Nomes como Thibaut Courtois, Kevin de Bruyne e Romelu Lukaku ainda provocam calafrios em torcedores brasileiros.
Ao lado do já aposentado Eden Hazard, eles representam aquela que foi conhecida como a geração de ouro do futebol belga, que teve como maior recital a vitória por 2 a 1 sobre o Brasil pelas quartas
de final da Copa do Mundo de 2018, na Rússia. O trio é o elo entre aquele grupo de jogadores com sucesso nas grandes equipes europeias - e nenhuma conquista pelo país - e uma nova geração que, oito
anos depois, ajudou a recolocar a Bélgica nas quartas de um Mundial. A goleada por 4 a 1 no anfitrião Estados Unidos, em Seattle, na segunda-feira (6), colocou os Diabos Vermelhos (apelido da
seleção) no caminho da Espanha. O duelo será na sexta-feira (10), às 16h (horário de Brasília), em Los Angeles. A classificação, por si, seria motivo de celebração.

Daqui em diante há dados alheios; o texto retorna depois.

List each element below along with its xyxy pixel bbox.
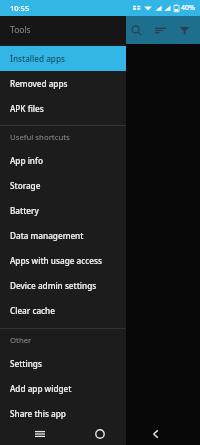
- staticText: App info: [10, 155, 43, 166]
- button[interactable]: Removed apps: [0, 71, 126, 96]
- staticText: Clear cache: [10, 305, 55, 316]
- staticText: 10:55: [10, 3, 30, 13]
- staticText: Useful shortcuts: [10, 132, 70, 143]
- staticText: Installed apps: [10, 53, 65, 64]
- staticText: Storage: [10, 180, 41, 191]
- button[interactable]: Recents: [28, 423, 52, 445]
- staticText: Apps with usage access: [10, 255, 102, 266]
- button[interactable]: Home: [88, 423, 112, 445]
- staticText: Battery: [10, 205, 39, 216]
- button[interactable]: Back: [144, 423, 168, 445]
- staticText: Settings: [10, 358, 42, 369]
- button[interactable]: Settings: [0, 351, 126, 376]
- button[interactable]: Add app widget: [0, 376, 126, 401]
- staticText: Add app widget: [10, 383, 72, 394]
- button[interactable]: Search: [124, 18, 148, 42]
- button[interactable]: Filter: [172, 18, 196, 42]
- staticText: APK files: [10, 103, 44, 114]
- staticText: Tools: [10, 24, 31, 36]
- staticText: Removed apps: [10, 78, 68, 89]
- staticText: 40%: [181, 3, 195, 13]
- button[interactable]: Battery: [0, 198, 126, 223]
- button[interactable]: Device admin settings: [0, 273, 126, 298]
- button[interactable]: Sort: [148, 18, 172, 42]
- button[interactable]: App info: [0, 148, 126, 173]
- button[interactable]: Installed apps: [0, 46, 126, 71]
- staticText: Device admin settings: [10, 280, 97, 291]
- button[interactable]: APK files: [0, 96, 126, 121]
- button[interactable]: Clear cache: [0, 298, 126, 323]
- button[interactable]: Share this app: [0, 401, 126, 426]
- button[interactable]: Apps with usage access: [0, 248, 126, 273]
- button[interactable]: Tools: [0, 16, 126, 44]
- staticText: Data management: [10, 230, 84, 241]
- staticText: Share this app: [10, 408, 66, 419]
- staticText: Other: [10, 335, 32, 346]
- button[interactable]: Storage: [0, 173, 126, 198]
- button[interactable]: Data management: [0, 223, 126, 248]
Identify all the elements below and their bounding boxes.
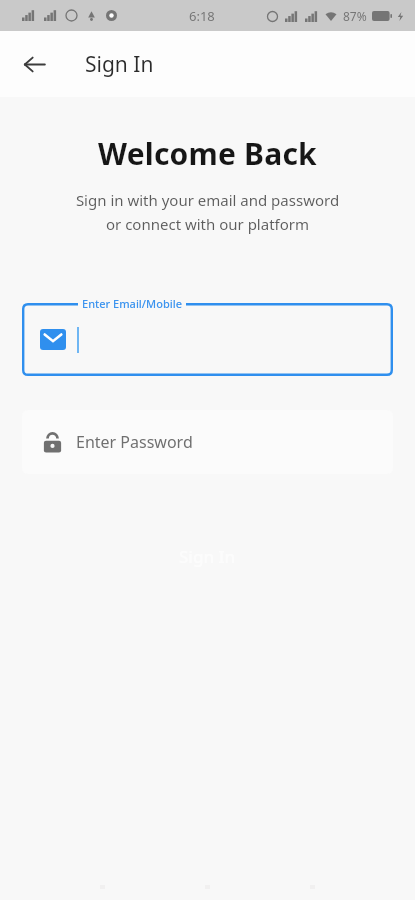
staticText: or connect with our platform	[0, 214, 415, 234]
staticText: Welcome Back	[0, 133, 415, 174]
staticText: Sign In	[85, 50, 154, 79]
button[interactable]: Back	[10, 40, 58, 88]
button[interactable]: Enter Email/Mobile	[22, 296, 393, 376]
staticText: Enter Password	[76, 431, 193, 453]
staticText: Sign in with your email and password	[0, 190, 415, 210]
staticText: 6:18	[189, 7, 215, 25]
staticText: Enter Email/Mobile	[82, 296, 182, 311]
button[interactable]: Enter Password	[22, 410, 393, 474]
staticText: 87%	[343, 8, 367, 24]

A maneira como ela veio e contra esse rival em especial a tornou mais saborosa para os belgas. Afinal, foi conquistada mesmo depois de o Comitê Disciplinar da Federação Internacional de Futebol
(Fifa) suspender o efeito suspensivo do cartão vermelho mostrado ao norte-americano Folarin Balogun na vitória sobre a Bósnia e Herzegovina, por 2 a 0, nos 16 avos de final.
Não à toa, pelas redes sociais, a Real Associação Belga de Futebol foi à forra em dose dupla. Primeiro com a mensagem "O nome é futebol", com o termo "soccer" - como a modalidade é chamada nos
Estados Unidos - riscado. Em outra publicação, a frase foi: "Revertam isso", ironizando a liberação para Balogun ir a campo, mesmo depois da expulsão.
A polêmica maior ocorreu porque o presidente dos Estados Unidos, Donald Trump, contatou o mandatário da Fifa, Gianni Infantino, pedindo exatamente a revisão da expulsão de Balogun.